Here we have Validated the Columns avee1, avee2 and difference for their data types and entered a condition to partition the column avee1 and avee2 while validating its Nullability and also, given SQL validation in the column difference.

Loading or configuring the Source Dataset to a Target Dataset or Table#

We now have to load the Source Dataset to a Target Dataset or Table. Guzzle provides many different Datastores from Local Files, Delta Tables, MySQL and Azure SQL. It allows configuring a Target Partition Scheme.

  1. In the Datastore option choose the Target you would like to configure the Source Dataset to according to your requirement. Here we choose theAzureSQL as we are ingesting Data into an AzureSQL Table.

  2. We can perform some operations like append and overwrite in the table. If the user wants to concatenate data then the user chooses to append and if the user wants to replace the whole data then the user chooses to overwrite.

  3. Additionally, user can perform many other operations like Reliability level , Isolation Level, Table Lock, Batch Size, Bulk Copy TImeout, and many others.

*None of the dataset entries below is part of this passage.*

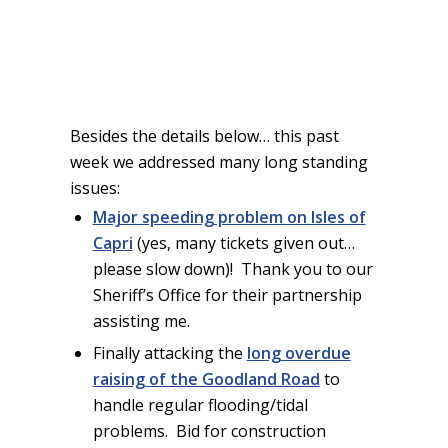
Besides the details below… this past
week we addressed many long standing
issues:
Major speeding problem on Isles of
Capri
(yes, many tickets given out…
please slow down)! Thank you to our
Sheriff’s Office for their partnership
assisting me.
Finally attacking the
long overdue
raising of the Goodland Road
to
handle regular flooding/tidal
problems. Bid for construction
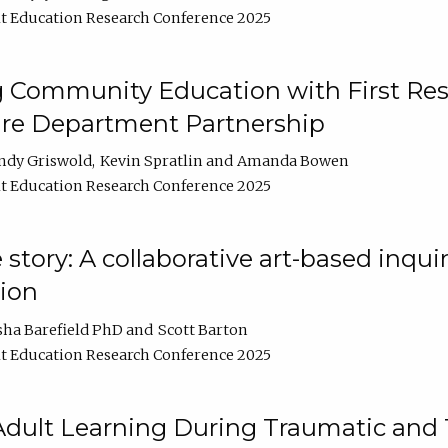
t Education Research Conference 2025
 Community Education with First Res
ire Department Partnership
ndy Griswold
Kevin Spratlin
Amanda Bowen
t Education Research Conference 2025
tory: A collaborative art-based inquiry
tion
sha Barefield PhD
Scott Barton
t Education Research Conference 2025
 Adult Learning During Traumatic and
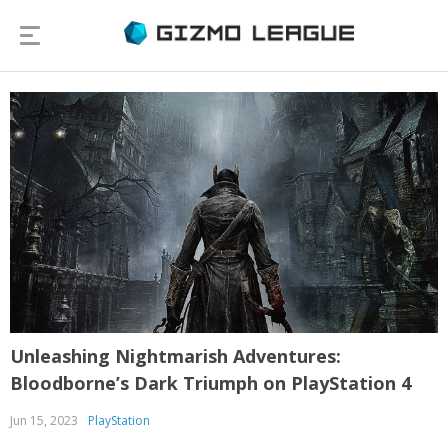
Unleashing Nightmarish Adventures:
Bloodborne’s Dark Triumph on PlayStation 4
Jun 15, 2023
PlayStation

  4. We can now give any name to the Target in the Table Section. We can again Sample the Data through the Sample Data or Preview Data option given in the top right corner.

Here we have chosen Azure SQL as our Datastore and assigned the name stocks to our Table.

Applying a Failure Threshold to the Loaded Data to check the consistency and viability of the Data as a whole#

We now move onto the Reject Section where we deal with the Data which does not pass our Validations. This helps to check the consistency and viability of the Data as a whole.

  1. We first choose the Datastore where we like to store the Rejects which do not pass our Validations. The Datastores we can choose range from Text Files to Tables.

  2. We may also choose to apply a Failure Threshold which is basically the maximum percentage of failed records which our dataset can have.

Here we store our rejects in a Local File in the Delimited Format and apply a Failure Threshold of 25%.